* PROMPT: Quote the listing below in its entirety.

* INFORMATION SUPPLIED:
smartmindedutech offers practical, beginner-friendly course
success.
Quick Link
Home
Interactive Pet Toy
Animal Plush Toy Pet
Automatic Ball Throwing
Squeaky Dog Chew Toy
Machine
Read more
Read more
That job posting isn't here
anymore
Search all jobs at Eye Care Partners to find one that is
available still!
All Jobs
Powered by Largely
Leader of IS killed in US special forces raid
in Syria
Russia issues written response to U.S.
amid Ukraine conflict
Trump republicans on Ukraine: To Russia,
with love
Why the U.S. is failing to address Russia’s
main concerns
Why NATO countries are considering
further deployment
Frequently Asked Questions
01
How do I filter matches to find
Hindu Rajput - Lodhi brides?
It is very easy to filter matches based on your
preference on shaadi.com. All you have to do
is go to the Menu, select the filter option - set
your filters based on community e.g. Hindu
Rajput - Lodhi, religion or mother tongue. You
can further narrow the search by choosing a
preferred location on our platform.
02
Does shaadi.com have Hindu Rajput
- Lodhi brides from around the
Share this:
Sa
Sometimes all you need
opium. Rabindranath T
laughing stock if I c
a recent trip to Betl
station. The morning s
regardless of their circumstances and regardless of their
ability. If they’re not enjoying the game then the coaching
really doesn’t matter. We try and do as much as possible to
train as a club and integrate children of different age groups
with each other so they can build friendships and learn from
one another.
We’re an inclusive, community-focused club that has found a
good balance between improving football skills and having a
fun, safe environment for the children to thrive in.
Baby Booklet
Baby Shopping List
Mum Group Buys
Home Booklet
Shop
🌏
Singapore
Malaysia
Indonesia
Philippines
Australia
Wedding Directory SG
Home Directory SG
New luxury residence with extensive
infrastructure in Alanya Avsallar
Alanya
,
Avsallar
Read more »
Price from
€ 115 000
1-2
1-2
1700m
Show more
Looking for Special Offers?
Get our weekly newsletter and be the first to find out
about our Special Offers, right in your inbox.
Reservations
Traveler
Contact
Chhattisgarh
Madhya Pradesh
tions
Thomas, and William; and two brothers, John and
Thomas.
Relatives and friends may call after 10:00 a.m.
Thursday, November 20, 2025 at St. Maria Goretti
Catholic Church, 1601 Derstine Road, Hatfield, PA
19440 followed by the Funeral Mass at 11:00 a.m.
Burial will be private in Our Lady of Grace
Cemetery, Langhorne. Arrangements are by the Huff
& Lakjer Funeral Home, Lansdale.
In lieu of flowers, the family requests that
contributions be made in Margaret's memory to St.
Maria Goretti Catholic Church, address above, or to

* OUTPUT:
smartmindedutech offers practical, beginner-friendly course
success.
Quick Link
Home
Interactive Pet Toy
Animal Plush Toy Pet
Automatic Ball Throwing
Squeaky Dog Chew Toy
Machine
Read more
Read more
That job posting isn't here
anymore
Search all jobs at Eye Care Partners to find one that is
available still!
All Jobs
Powered by Largely
Leader of IS killed in US special forces raid
in Syria
Russia issues written response to U.S.
amid Ukraine conflict
Trump republicans on Ukraine: To Russia,
with love
Why the U.S. is failing to address Russia’s
main concerns
Why NATO countries are considering
further deployment
Frequently Asked Questions
01
How do I filter matches to find
Hindu Rajput - Lodhi brides?
It is very easy to filter matches based on your
preference on shaadi.com. All you have to do
is go to the Menu, select the filter option - set
your filters based on community e.g. Hindu
Rajput - Lodhi, religion or mother tongue. You
can further narrow the search by choosing a
preferred location on our platform.
02
Does shaadi.com have Hindu Rajput
- Lodhi brides from around the
Share this:
Sa
Sometimes all you need
opium. Rabindranath T
laughing stock if I c
a recent trip to Betl
station. The morning s
regardless of their circumstances and regardless of their
ability. If they’re not enjoying the game then the coaching
really doesn’t matter. We try and do as much as possible to
train as a club and integrate children of different age groups
with each other so they can build friendships and learn from
one another.
We’re an inclusive, community-focused club that has found a
good balance between improving football skills and having a
fun, safe environment for the children to thrive in.
Baby Booklet
Baby Shopping List
Mum Group Buys
Home Booklet
Shop
🌏
Singapore
Malaysia
Indonesia
Philippines
Australia
Wedding Directory SG
Home Directory SG
New luxury residence with extensive
infrastructure in Alanya Avsallar
Alanya
,
Avsallar
Read more »
Price from
€ 115 000
1-2
1-2
1700m
Show more
Looking for Special Offers?
Get our weekly newsletter and be the first to find out
about our Special Offers, right in your inbox.
Reservations
Traveler
Contact
Chhattisgarh
Madhya Pradesh
tions
Thomas, and William; and two brothers, John and
Thomas.
Relatives and friends may call after 10:00 a.m.
Thursday, November 20, 2025 at St. Maria Goretti
Catholic Church, 1601 Derstine Road, Hatfield, PA
19440 followed by the Funeral Mass at 11:00 a.m.
Burial will be private in Our Lady of Grace
Cemetery, Langhorne. Arrangements are by the Huff
& Lakjer Funeral Home, Lansdale.
In lieu of flowers, the family requests that
contributions be made in Margaret's memory to St.
Maria Goretti Catholic Church, address above, or to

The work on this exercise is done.